As we started from the same amount of material for all the neonatal stool samples and used the exact same extraction protocol to isolate all LPS fractions for all samples, we assumed that if we treated MoDCs from the same donor with the exact same volume of yielded LPS (independent of the concentration of LPS present), we would realistically emulate the microbial LPS load which immune cells would be exposed to in vivo and thus be representative of the immunostimulatory potential of a given sample at 3 days postpartum. To stimulate MoDCs, 7.5 µl of LPS extract per 105 MoDCs was added per well. For the negative control, MoDCs were incubated with 7.5 µl of LPS extraction blank, and for the positive control, MoDCs were treated with 15 endotoxin units (EU) LPS isolated from E. coli cultures. MoDCs were treated for 24 h to assess the immunostimulatory potential of the isolated LPS. Treatments were performed in duplicates and tested on at least three different donors. Culture supernatants from stimulated MoDCs were diluted 1/10 (or 1/50, if above standard curve range) and analysed for the presence of TNF-α using a commercial ELISA reagent set (Human TNF alpha uncoated ELISA, Life Technologies, Belgium) and a microplate reader (Biotek instruments, Germany).

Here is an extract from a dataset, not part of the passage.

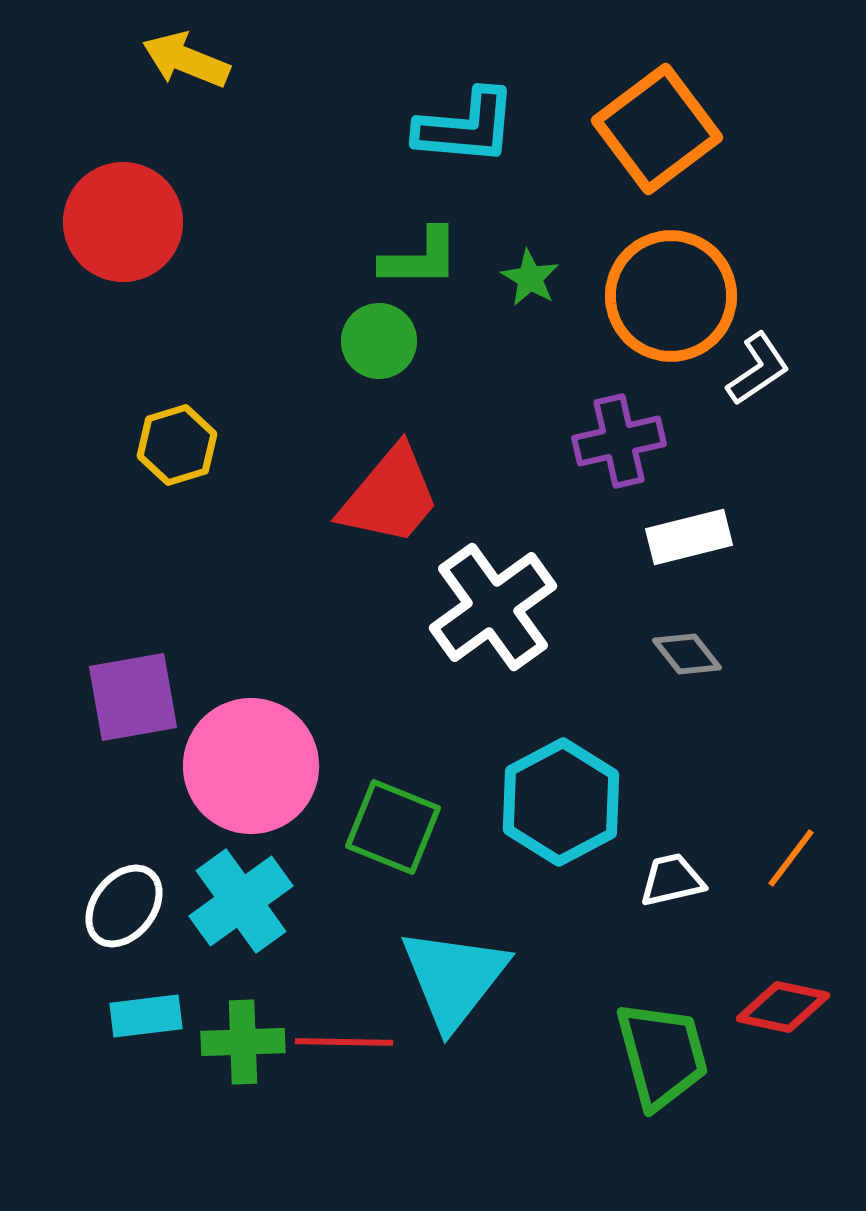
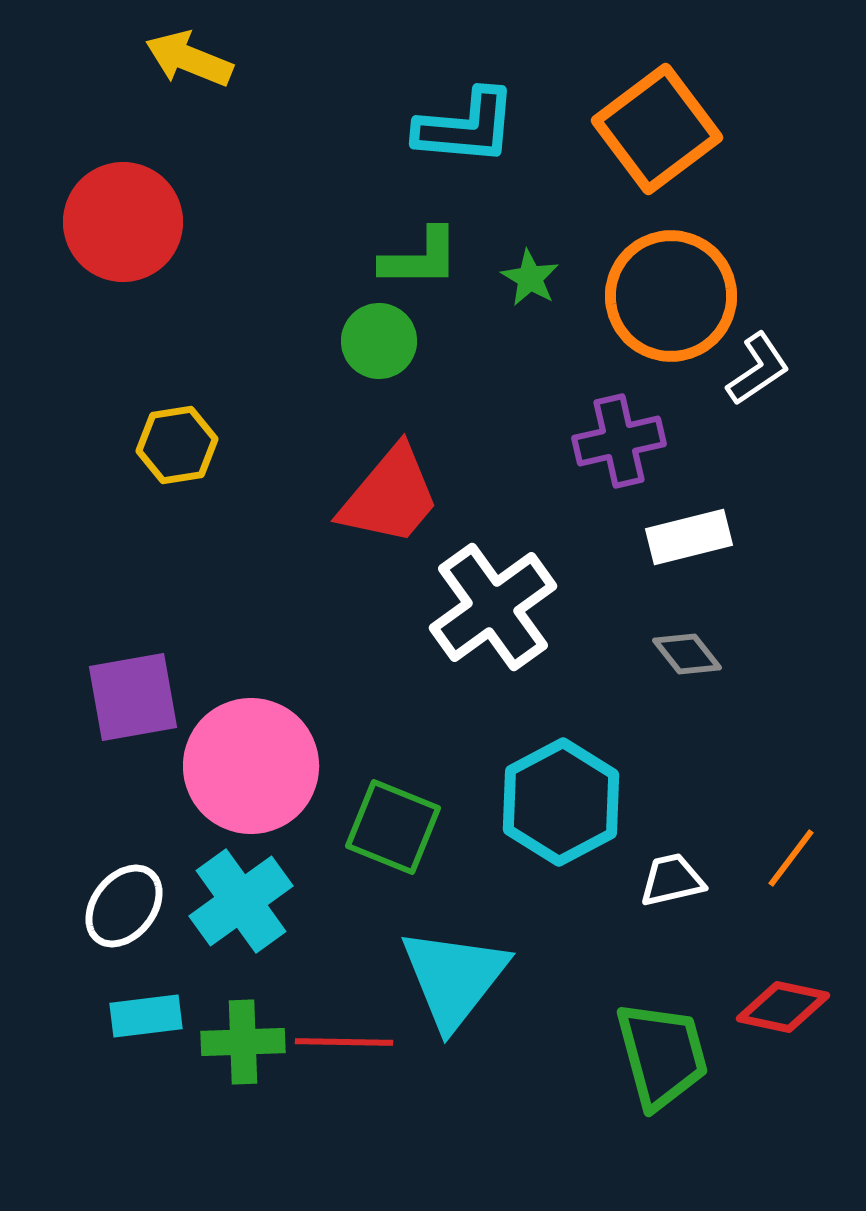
yellow arrow: moved 3 px right, 1 px up
yellow hexagon: rotated 8 degrees clockwise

For the second method, we verified our results using the bacterial load for normalizing LPS concentration values. Naturally, all faecal samples have a different bacterial load within the 150 mg of starting material that is used to isolate LPS. In order to assess if the differences that we observed before with equal volumes of LPS (see above) were due to the fact that some samples have a much lower bacterial load or if also the bacterial composition (and proportion of Gram-negative bacteria) plays a role in the immunostimulation, we normalized the amount of LPS used to stimulate MoDCs with the bacterial load. For example, the bacterial load was highest for VD neonate C105 (Supplementary Data 15; Supplementary Fig. 14), and the corresponding bacterial load was 51.5 µg DNA per 150 mg stool. Therefore, this load was divided by the load in each other sample to yield a normalization factor. To stimulate MoDCs with 100 EU of LPS, 2.51 µl C105 LPS was added. For other samples, the LPS load was calculated by multiplying 2.51 µl by the previously determined bacterial normalization factor. For the negative control, 2 × 105 MoDCs were incubated with 15 µl of LPS extraction blank, and for the positive control 2 × 105 MoDCs were treated with 100 EU LPS isolated from E. coli cultures. Treatments were performed on cells from four distinct MoDCs donors (2 × 105 MoDCs/donor), except for LPS isolated from C120, which was only sufficient to stimulate donor 4’s MoDCs in duplicate. MoDCs and isolated LPS samples were incubated for 24 h. Culture supernatants from stimulated MoDCs were diluted twofold and analysed for the presence of seven cytokines (CXCL8/IL-8, IL-1β, IL-6, IL-10, IL-12p70, IL-18 and TNF-α) using a Human Premixed Multi-Analyte Kit (R&D Systems Europe; UK) and a MagPix multiplex reader (Luminex, Netherlands), according to the manufacturers’ instructions (Supplementary Data 16). Statistical significance between the different cohorts was determined using the Wilcoxon rank-sum test.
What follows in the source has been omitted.